### What is required
Begin with the first line below and retype each line exactly through the line containing "(St Jean de la". Any pictures are to be left out.

### Material supplied
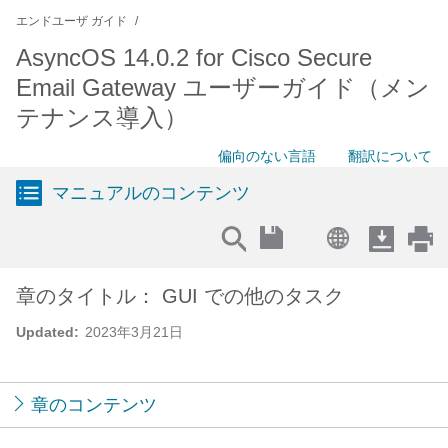
エンドユーザ ガイド
AsyncOS 14.0.2 for Cisco Secure
Email Gateway ユーザーガイド（メン
テナンス導入）
偏向のない言語
翻訳について
マニュアルのコンテンツ
章のタイトル： GUI での他のタスク
Updated:
2023年3月21日
章のコンテンツ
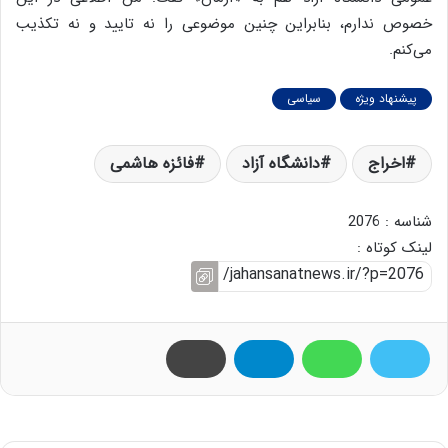
خصوص ندارم، بنابراین چنین موضوعی را نه تایید و نه تکذیب
می‌کنم.
پیشنهاد ویژه
سیاسی
اخراج
دانشگاه آزاد
فائزه هاشمی
شناسه : 2076
لینک کوتاه :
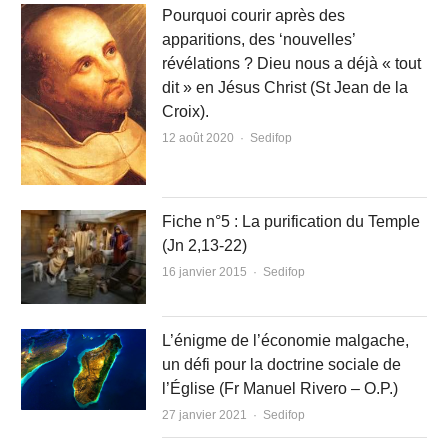
Pourquoi courir après des
apparitions, des ‘nouvelles’
révélations ? Dieu nous a déjà « tout
dit » en Jésus Christ (St Jean de la
Croix).
Author
12 août 2020
Sedifop
Fiche n°5 : La purification du Temple
(Jn 2,13-22)
Author
16 janvier 2015
Sedifop
L’énigme de l’économie malgache,
un défi pour la doctrine sociale de
l’Église (Fr Manuel Rivero – O.P.)
Author
27 janvier 2021
Sedifop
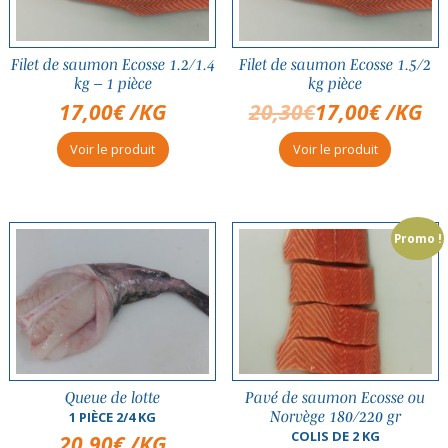
Filet de saumon Ecosse 1.2/1.4
Filet de saumon Ecosse 1.5/2
kg – 1 pièce
kg pièce
17,00
€
/KG
20,30
€
17,00
€
/KG
Voir le produit
Voir le produit
Promo !
Queue de lotte
Pavé de saumon Ecosse ou
Norvège 180/220 gr
1 PIÈCE 2/4 KG
COLIS DE 2 KG
20,90
€
/KG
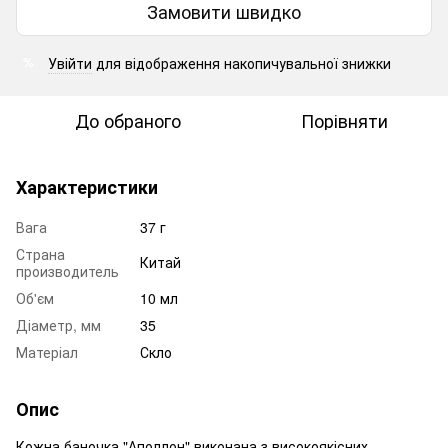
Замовити швидко
Увійти
для відображення накопичувальної знижки
%
До обраного
Порівняти
Характеристики
Вага
37 г
Страна
Китай
производитель
Об'єм
10 мл
Діаметр, мм
35
Матеріал
Скло
Опис
Кожна баночка "Аполлон" виконана з високоякісних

### Final answer
エンドユーザ ガイド
AsyncOS 14.0.2 for Cisco Secure
Email Gateway ユーザーガイド（メン
テナンス導入）
偏向のない言語
翻訳について
マニュアルのコンテンツ
章のタイトル： GUI での他のタスク
Updated:
2023年3月21日
章のコンテンツ
خصوص ندارم، بنابراین چنین موضوعی را نه تایید و نه تکذیب
می‌کنم.
پیشنهاد ویژه
سیاسی
اخراج
دانشگاه آزاد
فائزه هاشمی
شناسه : 2076
لینک کوتاه :
Pourquoi courir après des
apparitions, des ‘nouvelles’
révélations ? Dieu nous a déjà « tout
dit » en Jésus Christ (St Jean de la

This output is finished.